GIVEN DATA ▸
>>>

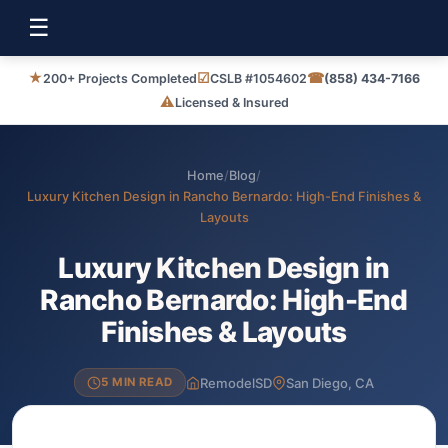
☰
★
☑
☎
200+ Projects Completed
CSLB #1054602
(858) 434-7166
⚠
Licensed & Insured
Home
/
Blog
/
Luxury Kitchen Design in Rancho Bernardo: High-End Finishes &
Layouts
Luxury Kitchen Design in
Rancho Bernardo: High-End
Finishes & Layouts
RemodelSD
San Diego, CA
5 MIN READ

<<<

Would you report every line of the entries above containing the word "Finishes"?

SOLUTION TO THE PROBLEM ▸
Luxury Kitchen Design in Rancho Bernardo: High-End Finishes &
Finishes & Layouts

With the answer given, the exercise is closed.